The same ordering holds in the full multi-turn agent loop, ruling out a one-shot artifact:

![full agent-loop comparison](https://raw.githubusercontent.com/aimaghsoodi/foveance/main/assets/baseline_trajectory.png)

Reproduce: `python bench/compare_baselines.py --with-llmlingua && python bench/plot_baselines.py`.
LLMLingua-2 is a real run via the `llmlingua` package (CPU).

## Library usage (beyond `shrink`)
```python
from foveance import Controller, Item
from foveance.llm import MockLLM   # or OllamaLLM("gemma2:9b"), OpenAICompatLLM(...)

ctrl = Controller(MockLLM(), budget=2000, policy="foveance", drift=0.7)
ctrl.add_item(Item("obs0", "tool_output", "FACT api_key=sk-123\n...lots of logs...", created_turn=0))
rec = ctrl.step("recall api_key", turn=0)
print(rec.answer, rec.input_tokens, rec.peak_tokens)
```
Swap `policy="reactive_afm"` (the AFM baseline), `"recency"`, `"full"`, or `"oracle"` to compare.

## Honest positioning
As of mid-2026 this space is crowded. **Per-message multi-fidelity tiering under a token budget
already exists** — see AFM (Cruz 2025), ContextBudget, ACON, MemAct.
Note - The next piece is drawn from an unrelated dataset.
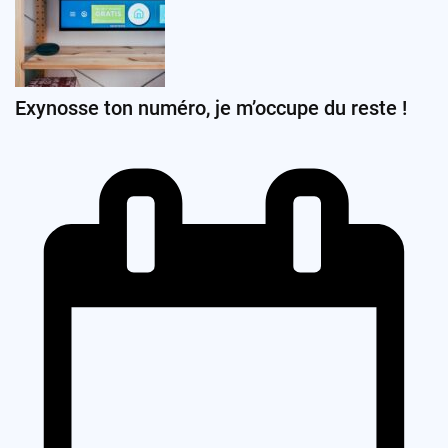
Exynosse ton numéro, je m’occupe du reste !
That mechanism is
*substrate, not the contribution here.* Foveance ships a faithful AFM-style reactive policy as a
first-class baseline — it is literally the `drift = 0` special case of the predictor. The
defensible novelty is narrow and specific:

1. an **anticipatory** allocation criterion (expected *future* relevance) — the reactive
   AFM-style criterion is the `drift = 0` special case;
2. a **fundamental-limits theory** for the black-box, multi-turn, *task-success* setting;
3. a **near-optimal index policy** with a measured greedy gap, plus a theorem for **when**
   anticipation beats the reactive heuristics everyone ships;
4. **successive-refinability** conditions making reversible re-inflation "free";
5. an **open benchmark** placing all methods on one accuracy–token frontier vs the bound.

The deployable index allocator stays within ~1.8% of the exact DP optimum and below the LP
bound (`index ≤ OPT ≤ LP`). Full claim boundaries and the prior-art table are in
[`docs/NOVELTY.md`](docs/NOVELTY.md).

## What's in the package
```
src/foveance/   store.py · predictor.py (anticipatory future-relevance) · allocator.py
              (index + exact DP + LP bound) · controller.py · compressors.py · embedders.py ·
              baselines.py · metrics.py · learned.py · proxy.py · cli.py · llm.py
tests/        store/predictor/allocator/controller (100% covered) + integration
bench/        run_bench.py · analyze.py · plots.py · report.md · results/ (real CSVs)
docs/         architecture.md · theory.md · baselines.md · limitations.md · NOVELTY.md
```

## Reproduce the benchmark
```bash
bash scripts/run_everything.sh       # real models via Ollama (installs + pulls + runs + plots)
bash scripts/run_offline_demo.sh     # no GPU: identical chain with a deterministic mock model
```
Outputs land in `bench/report.md`, `bench/results/`, and `bench/plots/`. No number is
hand-entered; every figure traces to a CSV.

## License
Apache-2.0. See [`LICENSE`](LICENSE).